The medical school interview is one of the crucial elements of the application process, your grades have been vetted, your MCAT score has been checked, your extracurricular have been examined, personal statements and secondary applications have been read. The interview can make or break your application; a strong interview can raise your chances of getting accepted, while a week interview can really hurt you. So here are a few tips for you to improve your interviewing skills.
Pro-Tip #1: Prepare
You want to be ready for the interview, practice with friends, try the career services office at your university many of them offer mock interviews, you can also try email some of your professors and request if they would be willing to conduct a mock interview.

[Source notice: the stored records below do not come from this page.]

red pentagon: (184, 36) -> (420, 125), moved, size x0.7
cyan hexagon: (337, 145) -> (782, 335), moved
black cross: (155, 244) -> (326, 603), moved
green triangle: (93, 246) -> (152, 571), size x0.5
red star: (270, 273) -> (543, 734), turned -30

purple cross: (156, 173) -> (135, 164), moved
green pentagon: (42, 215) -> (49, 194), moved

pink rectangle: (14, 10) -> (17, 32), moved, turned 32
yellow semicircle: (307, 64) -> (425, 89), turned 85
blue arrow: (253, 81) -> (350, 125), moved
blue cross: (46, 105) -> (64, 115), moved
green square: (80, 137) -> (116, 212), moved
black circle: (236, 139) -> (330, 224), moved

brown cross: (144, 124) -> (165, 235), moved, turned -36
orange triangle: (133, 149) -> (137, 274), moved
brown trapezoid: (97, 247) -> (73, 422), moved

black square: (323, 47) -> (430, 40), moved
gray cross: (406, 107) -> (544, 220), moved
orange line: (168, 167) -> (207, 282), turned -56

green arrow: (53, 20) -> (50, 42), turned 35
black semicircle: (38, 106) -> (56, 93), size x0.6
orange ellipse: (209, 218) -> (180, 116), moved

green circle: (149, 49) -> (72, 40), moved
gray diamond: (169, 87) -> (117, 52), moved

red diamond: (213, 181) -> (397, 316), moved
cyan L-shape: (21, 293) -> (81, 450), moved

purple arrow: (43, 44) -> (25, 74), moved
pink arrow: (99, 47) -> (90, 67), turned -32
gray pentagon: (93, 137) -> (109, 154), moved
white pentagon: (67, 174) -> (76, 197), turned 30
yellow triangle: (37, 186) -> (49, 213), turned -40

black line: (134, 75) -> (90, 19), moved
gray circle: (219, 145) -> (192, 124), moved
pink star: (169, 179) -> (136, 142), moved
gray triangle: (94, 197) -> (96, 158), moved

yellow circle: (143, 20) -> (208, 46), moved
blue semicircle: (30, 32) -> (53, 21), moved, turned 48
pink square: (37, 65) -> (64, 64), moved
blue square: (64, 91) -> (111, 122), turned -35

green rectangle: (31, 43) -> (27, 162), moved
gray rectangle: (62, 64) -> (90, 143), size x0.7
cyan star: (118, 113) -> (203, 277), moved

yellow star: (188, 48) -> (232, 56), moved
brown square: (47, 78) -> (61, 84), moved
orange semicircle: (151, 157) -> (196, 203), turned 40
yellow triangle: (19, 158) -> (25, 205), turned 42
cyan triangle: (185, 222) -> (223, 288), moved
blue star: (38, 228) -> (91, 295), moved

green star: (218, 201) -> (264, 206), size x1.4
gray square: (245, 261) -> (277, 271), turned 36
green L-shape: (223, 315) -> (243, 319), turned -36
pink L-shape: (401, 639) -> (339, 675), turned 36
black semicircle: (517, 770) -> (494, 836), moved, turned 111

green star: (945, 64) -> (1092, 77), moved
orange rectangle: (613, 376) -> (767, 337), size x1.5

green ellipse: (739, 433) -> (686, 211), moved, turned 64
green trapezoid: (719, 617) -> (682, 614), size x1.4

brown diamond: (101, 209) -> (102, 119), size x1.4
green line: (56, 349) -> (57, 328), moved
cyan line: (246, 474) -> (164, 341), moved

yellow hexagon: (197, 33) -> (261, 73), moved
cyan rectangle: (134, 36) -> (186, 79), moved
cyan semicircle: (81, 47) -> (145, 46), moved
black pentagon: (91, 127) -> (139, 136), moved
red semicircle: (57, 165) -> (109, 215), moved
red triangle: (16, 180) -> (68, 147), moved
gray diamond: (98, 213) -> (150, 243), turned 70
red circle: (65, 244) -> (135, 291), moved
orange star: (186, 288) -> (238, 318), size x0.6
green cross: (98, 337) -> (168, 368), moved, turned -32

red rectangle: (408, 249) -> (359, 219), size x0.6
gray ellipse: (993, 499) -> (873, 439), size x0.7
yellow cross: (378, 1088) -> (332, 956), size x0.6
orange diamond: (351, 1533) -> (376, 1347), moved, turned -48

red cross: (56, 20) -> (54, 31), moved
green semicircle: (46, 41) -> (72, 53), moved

Check sites like Student Doctor Network for previous interview questions and practice responses to the most common ones. You can never have enough practice.
Pro-Tip #2: Have a story
Everyone has a story; you’ve got to become a story teller. Tell your story with passion and emotion, try to draw your interviewer in to your story, and try to get them to tell you their story. From my perspective if you can go from a Q&A format to a conversation then you’ve done a pretty good job.
Pro-Tip #3: Know your application
You should know every bit of your application like the back of your hand, you wrote about research that you did on your application; well you better know enough about that research to hold a conversation. I’ve heard stories about people being asked questions about a very small thing on their application that they didn’t notice.
Pro-Tip #4: Be a story teller, leverage your stories
Everyone has those little stories of things that have happened to them over the course of their lives, if you find that you can apply one of those stories to a question, leverage it if appropriate, I tend to use the basic system of story, moral, and apply moral to story, being a good story teller can really influence people, and get them on your side pretty quickly.
Pro-Tip #5: You have two hands and one mouth
Keep your hands free, I’ve seen people holding papers, index cards, pens, etc. in their hands when they are either giving a presentation or in an interview. You have more hands than mouths use them. You can use hand gestures as an extremely powerful tool in your interviews, but you can’t use them if you have something in your hands. The one suggestion I would have for people who plan on using hand gestures, is be careful, it is very easy to overdo them.
Pro-Tip #6: The Opening!!!
How long does it take you to find anything these days, probably less than 30 seconds. We’re in an age of instant gratification. I’d say that you have about 30 seconds to a minute after the first question is asked to draw the interviewer in and grab their attention. Once you have their full attention, don’t let go.
Pro-Tip #7: Know thy interviewer
Again I’m not exactly sure if this is possible with medical school interviews, but try calling and asking who will be interviewing you, and searching them on google. If you know who will be interviewing you, you’ve already got an advantage over the schmucks who haven’t read this blog, and will be walking in blind.
Pro-Tip #8: Believe
There is a theory in psychology about something called cognitive dissonance, an uncomfortable feeling you have when you hold two contradictory ideas. Believe wholeheartedly in what you say, be passionate about it. If you’re saying things you truly don’t believe you will come off as insincere, but if you are truly passionate about what you’re saying you will be remembered.